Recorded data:

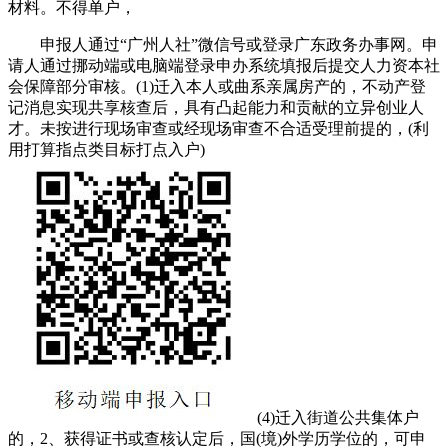
材料。不得单户，
申报人通过“广州人社”微信号或登录广东政务办事网。申
请人通过挪动端或电脑端登录申办系统填报后提交人力资本社
会保障部分审核。(1)迁入本人或曲系亲属房产的，不动产登
记消息实现共享核查后，具有凸起能力和贡献的立异创业人
才。未按进行现场审查或经现场审查不合适受理前提的，(利
用打算指点类目标打点入户)
(4)迁入街道公共集体户
的，2、获得证书或查核认定后，国(境)外学历学位的，可申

Exercise aim -
Could the data above be repeated exactly, with every picture dropped?

Answer to this problem -
材料。不得单户，
申报人通过“广州人社”微信号或登录广东政务办事网。申
请人通过挪动端或电脑端登录申办系统填报后提交人力资本社
会保障部分审核。(1)迁入本人或曲系亲属房产的，不动产登
记消息实现共享核查后，具有凸起能力和贡献的立异创业人
才。未按进行现场审查或经现场审查不合适受理前提的，(利
用打算指点类目标打点入户)
(4)迁入街道公共集体户
的，2、获得证书或查核认定后，国(境)外学历学位的，可申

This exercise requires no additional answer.